Es ist wirklich schwer anzusehen. Japan hat trotz internationaler Proteste wieder mit dem Abschlachten der Delfine begonnen. Um auf das grausame Treiben aufmerksam zu machen startete Anonymous vor kurzem Angriffe auf japanische Webseiten. Konkret handelte es sich um Websites von japanischen Flughäfen und der Gemeinde Taiji.

Angriffe des Kollektivs Anonymous legen japanische Flughäfen lahm

Die Buchten von Taiji haben durch die Bilder von blutgefärbtem Wasser und gemetzelten Delfinen traurige Berühmtheit erlangt. Vor kurzem hat in Japan wieder die grausame Jagd begonnen. Grund genug für das Kollektiv Anonymous, auf seine Art und Weise gegen das grausame Schlachten Protest einzulegen, nämlich durch DDoS Angriffe auf ausgewählte Websites. Wie auf „softpedia.com“ zu lesen, wurden am 10. Oktober die japanischen Flughäfen Tokio Narita und Chubu Nagoya angegriffen und sollen für den Zeitraum von acht Stunden nicht erreichbar gewesen sein. Japanischen Behörden zufolge, sollen die Angriffe zuvor auf diversen Twitter-Konten angekündigt worden sein.

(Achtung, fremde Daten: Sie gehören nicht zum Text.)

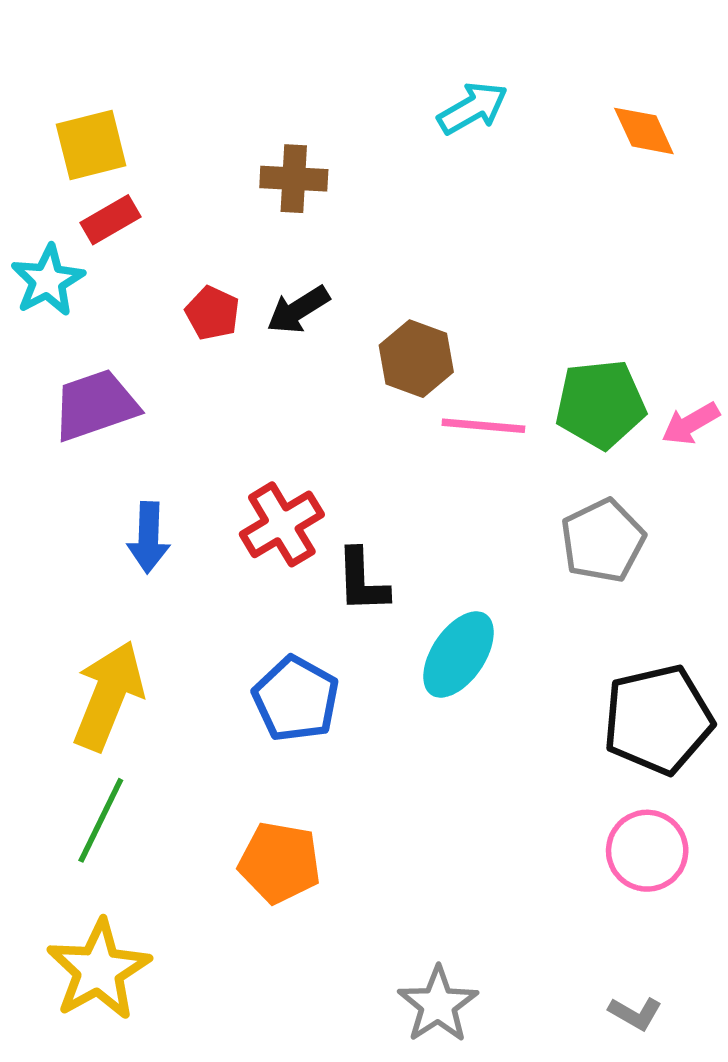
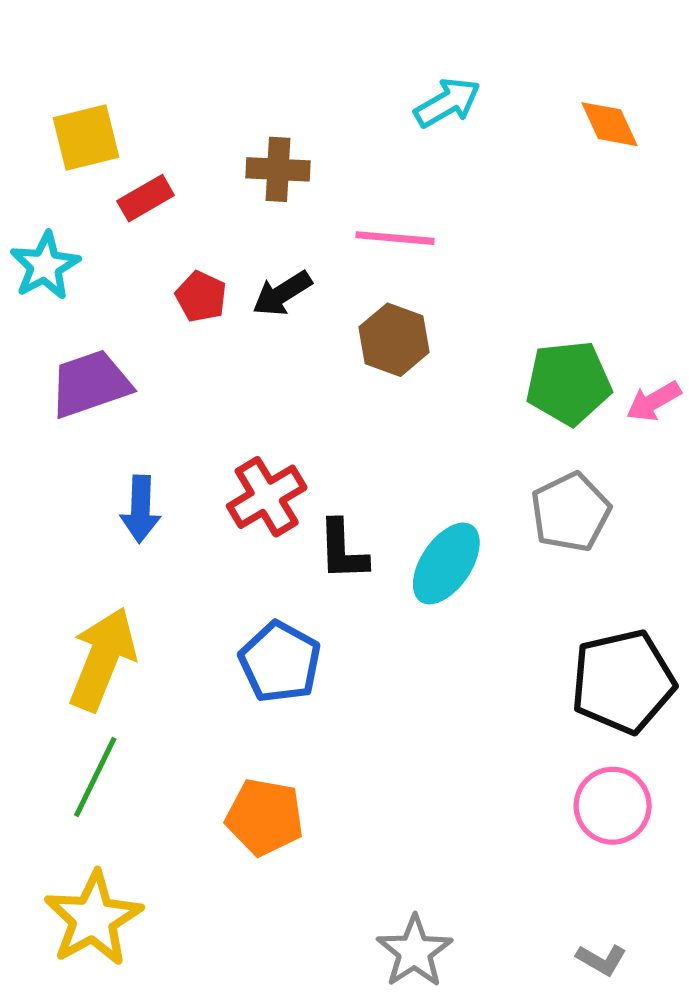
red rectangle: (111, 220) -> (146, 198), moved
pink line: (483, 426) -> (395, 238), moved
cyan ellipse: (459, 654) -> (446, 563), moved

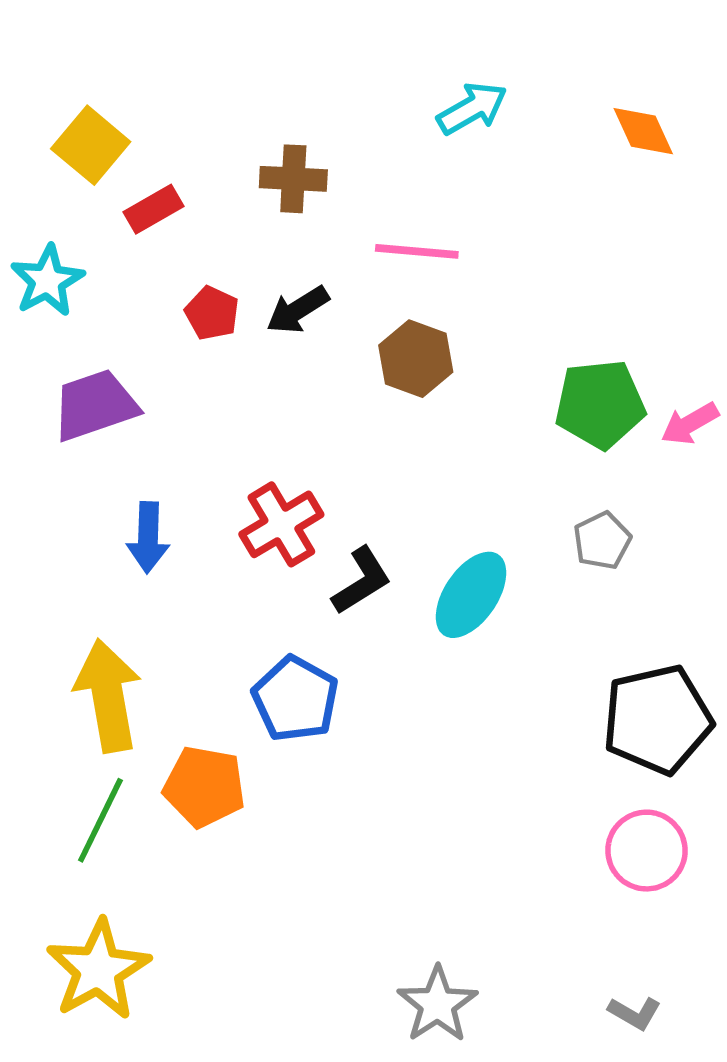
yellow square: (86, 138) -> (91, 145), turned -36
gray pentagon: (571, 512) -> (602, 541), size x0.7
black L-shape: (343, 550) -> (362, 581), turned -120
yellow arrow: (102, 659) -> (108, 696), turned -32
orange pentagon: (265, 817) -> (204, 787), moved

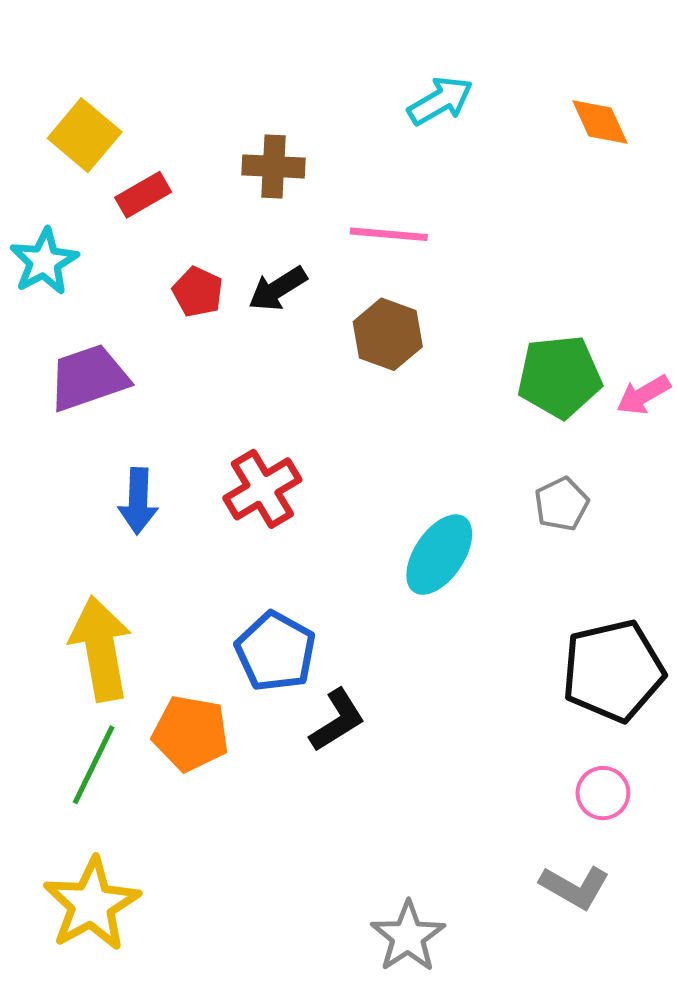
black L-shape: (362, 581) -> (337, 720), moved
pink circle: (647, 851) -> (603, 793), size x0.7
gray L-shape: (635, 1013) -> (575, 887), moved, size x1.4

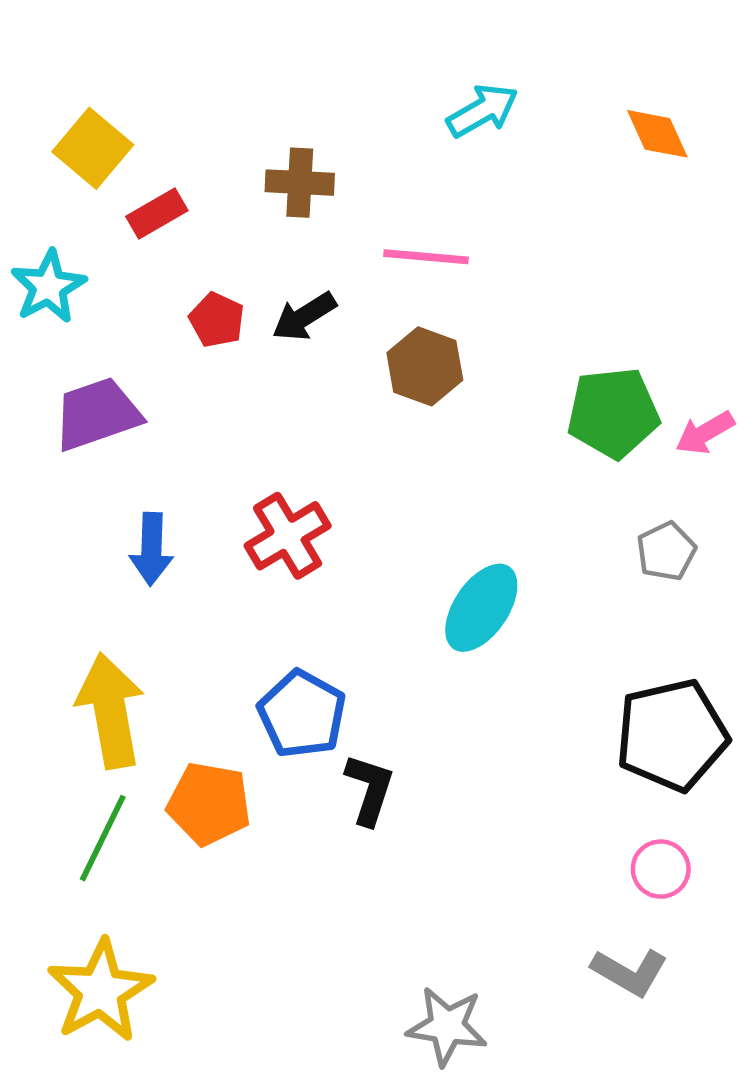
gray pentagon: (562, 504) -> (666, 551), moved
black L-shape: (337, 720) -> (370, 789), turned -40
gray star: (408, 937) -> (447, 1026), turned -30

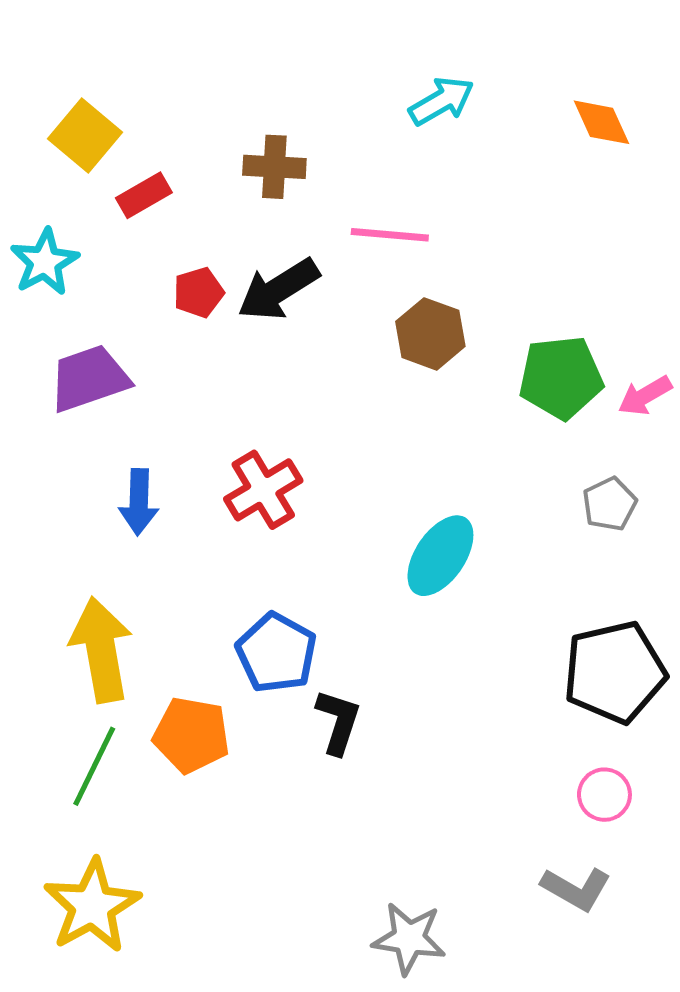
black arrow: (304, 317) -> (278, 289), size x1.4
red pentagon: (217, 320) -> (198, 292), turned 30
brown hexagon: (425, 366) -> (430, 334), moved

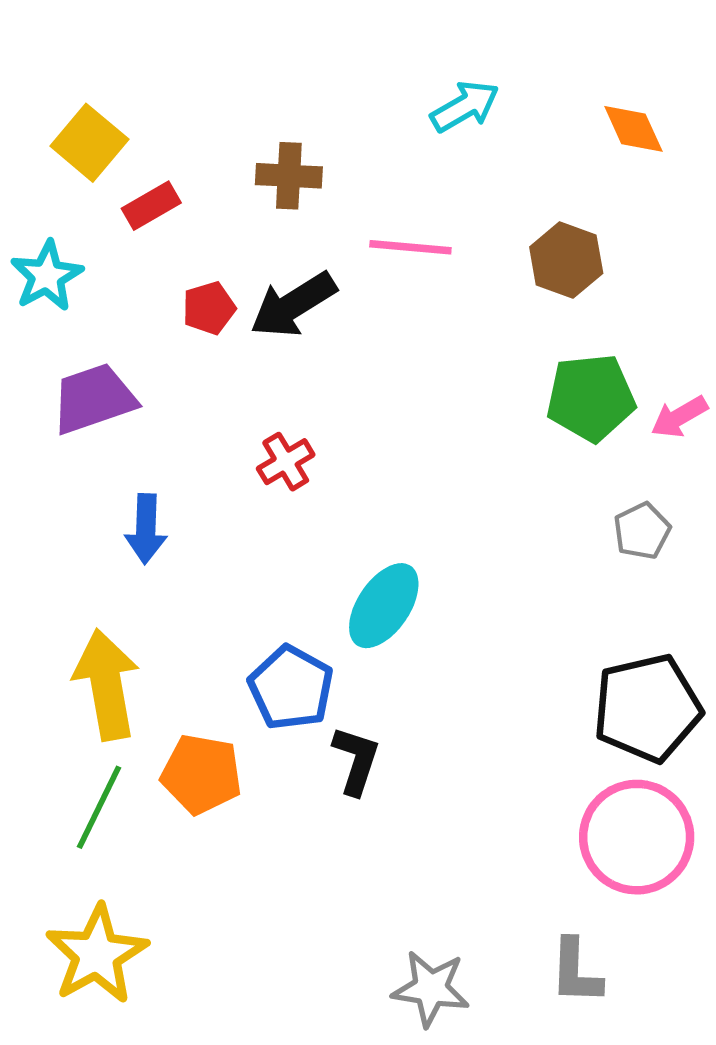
brown hexagon: (430, 334) -> (566, 260), moved
red cross: (263, 490) -> (286, 462), moved, size x0.7
cyan ellipse: (440, 556) -> (384, 606), moved
pink circle: (604, 795) -> (637, 837), size x2.0
gray L-shape: (576, 889) -> (576, 971), moved, turned 62

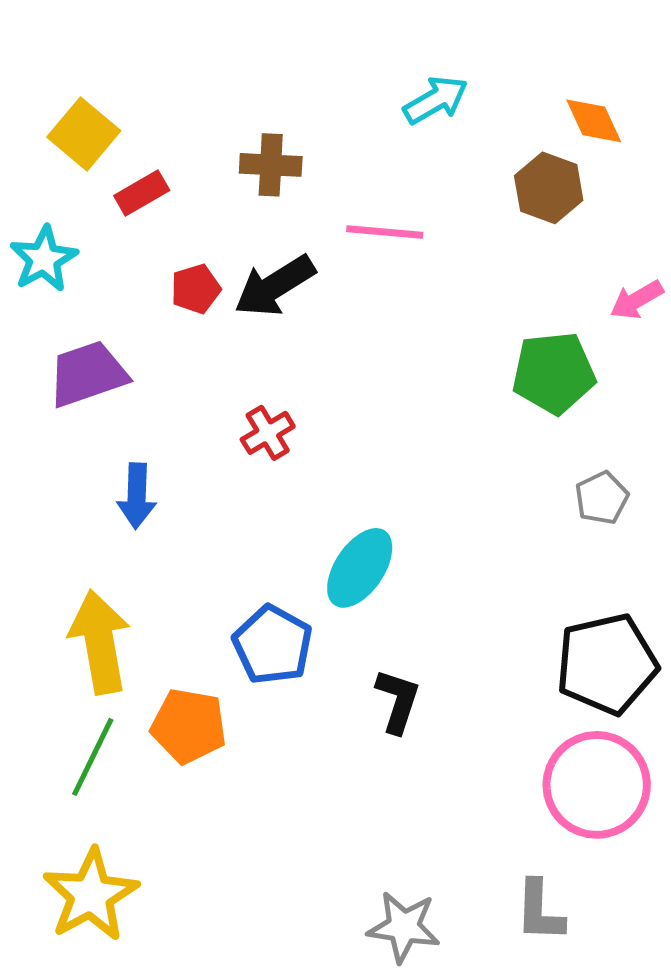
brown hexagon: (566, 260) -> (549, 188), moved
pink arrow: (679, 417) -> (637, 300), moved
black L-shape: (356, 760) -> (398, 701), moved

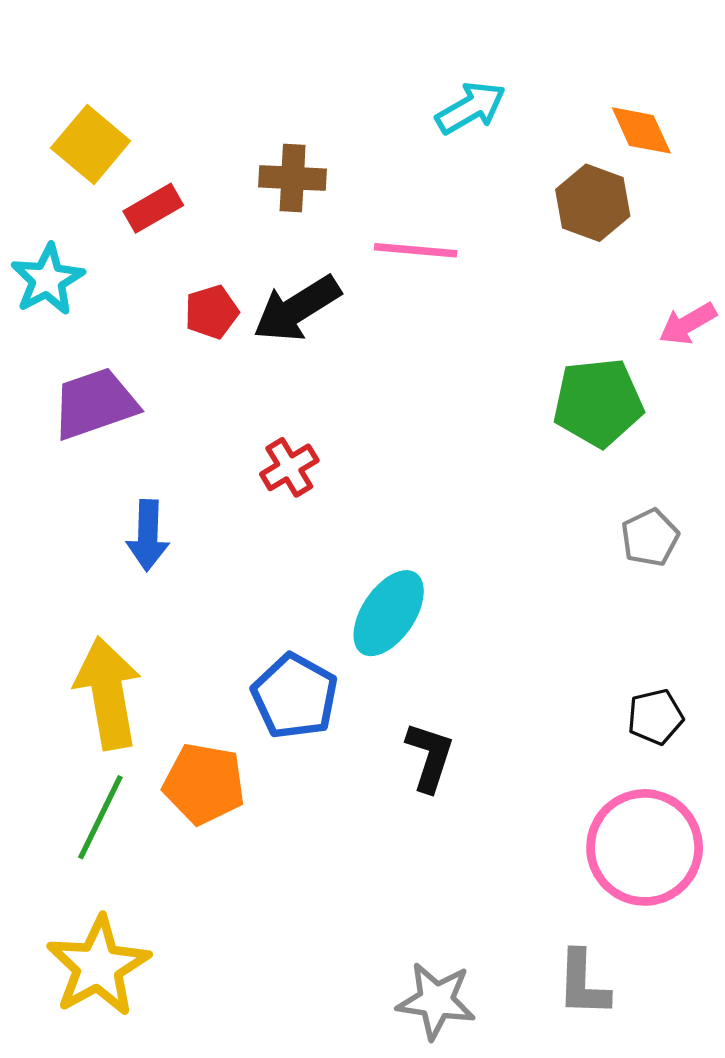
black pentagon: (607, 664) -> (655, 717), size x0.5

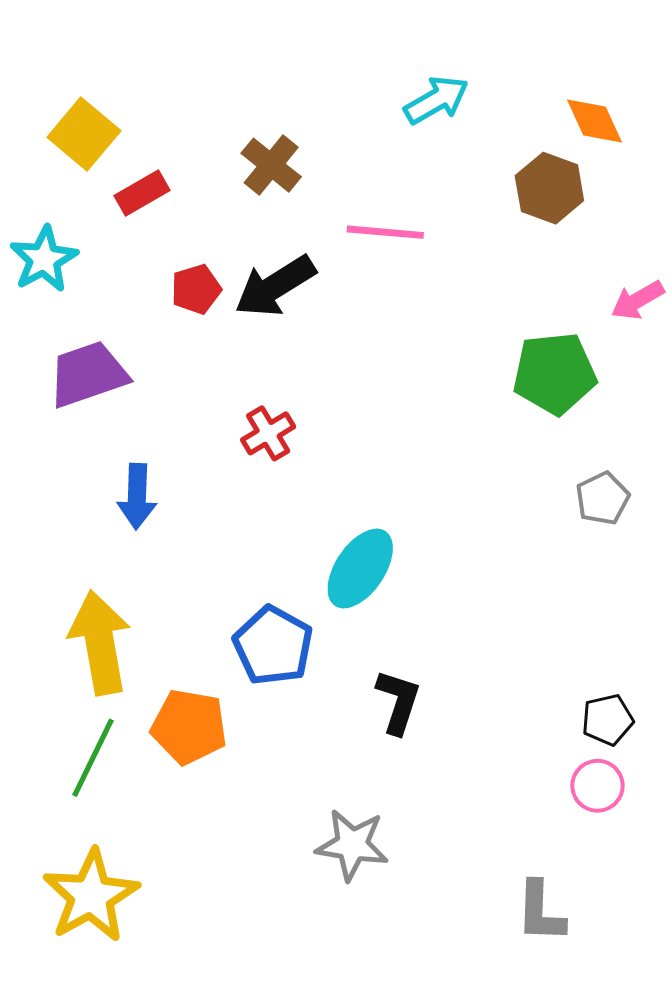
brown cross: (293, 178) -> (271, 165), turned 36
black pentagon: (655, 717) -> (607, 720), moved
pink circle: (645, 847) -> (597, 786), size x0.5
gray star: (436, 1001) -> (352, 845), moved

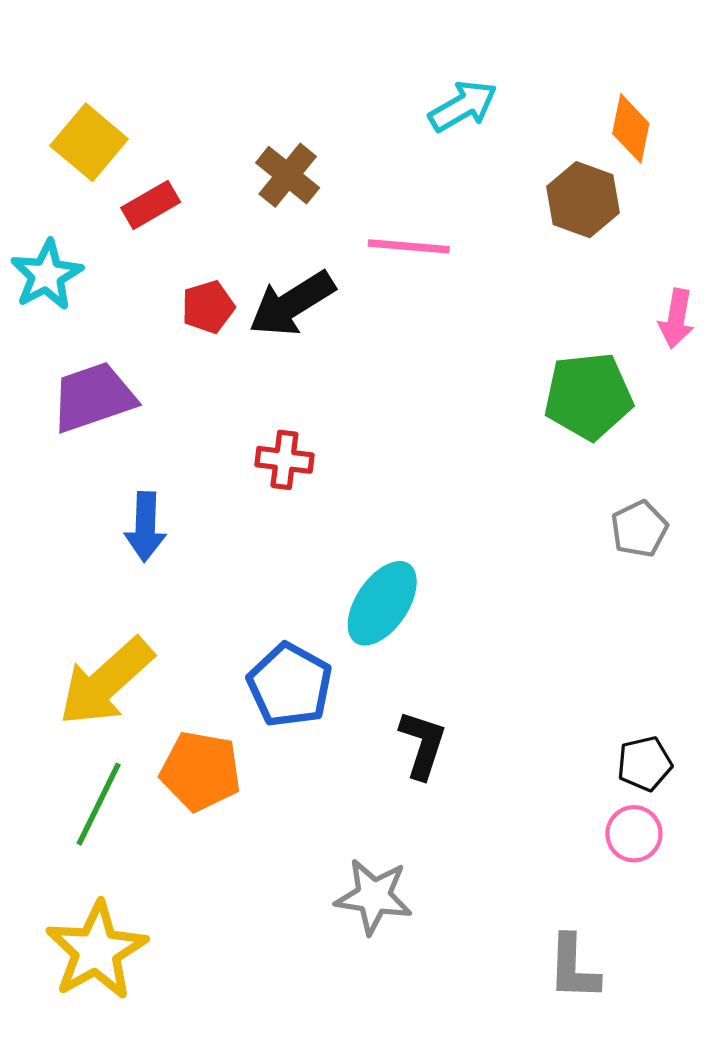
orange diamond: (594, 121) -> (631, 128), turned 36
pink arrow: (638, 300) -> (676, 319), turned -50
red cross: (268, 433) -> (284, 460), turned 38
yellow arrow: (100, 643) -> (106, 682), turned -122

Japanische Gemeinde erlangt durch Dokumentarfilm traurige Berühmtheit

Auch die Internetseite der Gemeinde Taiji soll, Zeitungsmeldungen zufolge, bereits Anfang September vom Kollektiv Anonymous angegriffen worden sein. Obwohl nicht nur in Taiji Delfine gejagt werden, ist diese Gemeinde durch den Dokumentarfilm „The Cove“ bekannt geworden und muss seitdem als Synonym für das blutige Abschlachten der Delfine in Japan herhalten.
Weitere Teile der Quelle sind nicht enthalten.